Fitsum Tadesse, un biologiste moléculaire qui dirigeait un projet sur le paludisme urbain à l'Armauer Hansen Research Institute, dans d'autres villes d'Éthiopie, s'est empressé d'inclure Dire Dawa comme site d'étude dès que l'épidémie s'est déclarée.

"J'ai déployé mon équipe d'entomologistes, de techniciens de laboratoire, de phlébotomistes, d'agents de santé communautaires, de dirigeants locaux formels et informels et de prestataires de services de santé", explique M. Tadesse à Nature Africa.

Saper les efforts

En trois mois environ, l'équipe a achevé la collecte des données et s'est lancée dans les travaux de laboratoire et l'analyse des données pendant deux mois supplémentaires. Dans leur étude, publiée dans Nature Medicine, Tadesse et ses collègues confirment que le moustique, répandu en Asie du Sud, favorise la propagation du paludisme résistant aux médicaments et au diagnostic en Afrique, sapant ainsi les efforts déployés pour lutter contre la maladie..

Des expériences génétiques récentes publiées dans Science Advances suggèrent qu'une mutation spécifique du Plasmodium falciparum entraîne une forte résistance à plusieurs médicaments antipaludiques de première intention, notamment la pipéraquine (PPQ) et l'artémisinine.

L'étude de Science Advances a également révélé qu'une variante génétique responsable de la résistance à la PPQ pouvait accroître la sensibilité à un autre médicament antipaludique, la luméfantrine, et que la combinaison des deux médicaments pouvait aider à contrer cette résistance. "Ces [croisements génétiques] seront essentiels pour identifier la base génétique de la résistance de P. falciparum aux thérapies combinées de première ligne, ce qui semble imminent en Afrique", affirment les chercheurs dans leur rapport.
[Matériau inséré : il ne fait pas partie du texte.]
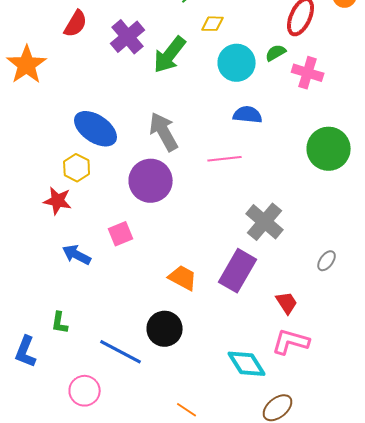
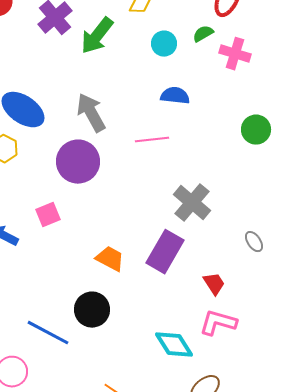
cyan circle: (237, 63) -> (164, 44), size x0.7
green circle: (329, 149) -> (256, 130), size x0.7
gray ellipse: (327, 261) -> (254, 242), turned -70

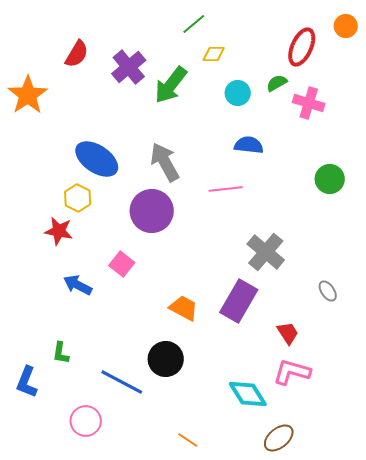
pink square: (48, 215) -> (122, 264), turned -30

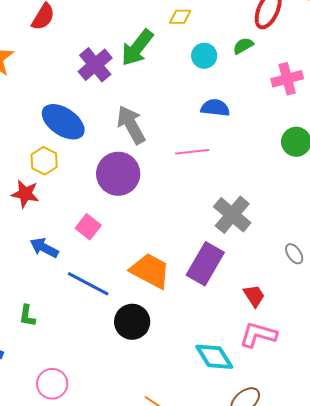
purple cross: (129, 67) -> (95, 65), moved
pink cross: (309, 103) -> (287, 79), moved, turned -32
orange trapezoid: (184, 308) -> (150, 271), size x1.4
blue line: (122, 382) -> (88, 284), moved

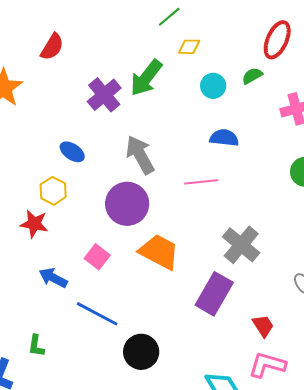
blue ellipse: (63, 122) -> (72, 152), size x0.6
orange trapezoid: (150, 271) -> (159, 252), moved

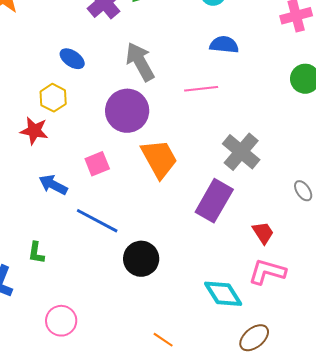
orange trapezoid: (159, 252) -> (159, 159), turned 33
pink square: (97, 257) -> (97, 164), turned 30

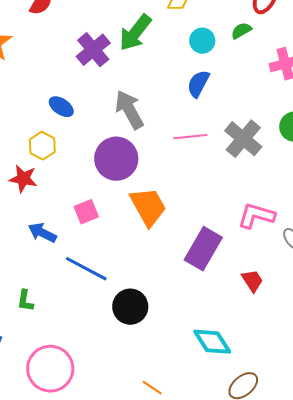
blue semicircle: (224, 45) -> (198, 84), moved, turned -68
gray cross: (241, 152) -> (243, 139), moved
pink L-shape: (267, 272) -> (256, 216), moved
pink circle: (61, 321) -> (50, 369), size x1.5

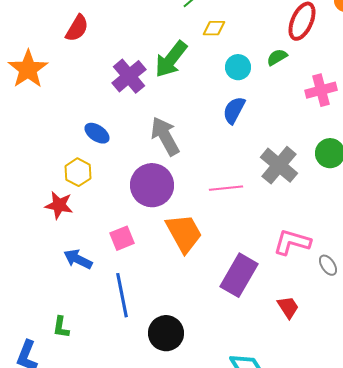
pink line: (190, 137) -> (226, 188), moved
blue line: (86, 269) -> (122, 295), turned 51

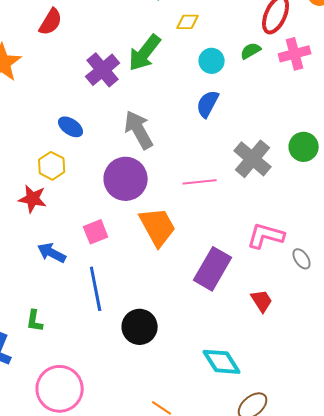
pink cross: (321, 90) -> (295, 54), moved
La nécessité d'une action collective

Les chercheurs à l'origine de l'étude de Nature Medicine qualifient leurs résultats de "preuves les plus solides à ce jour du rôle d'Anopheles stephensi dans l'apparition d'une épidémie de paludisme en milieu urbain en Afrique, soulignant la menace majeure que ce moustique à propagation rapide représente pour la santé publique".

M. Tadesse explique que ces récentes découvertes laissent entrevoir de nouveaux défis dans la lutte contre le paludisme, qui ne se propageait généralement pas dans les zones urbaines et pour lequel les programmes de lutte étaient principalement axés sur les zones rurales.

"Les programmes de lutte contre le paludisme étaient donc principalement axés sur les zones rurales. Avec l'expansion rapide d'une urbanisation mal planifiée, la propagation d'Anopheles stephensi mettra en danger de nombreux citadins", ajoute-t-il.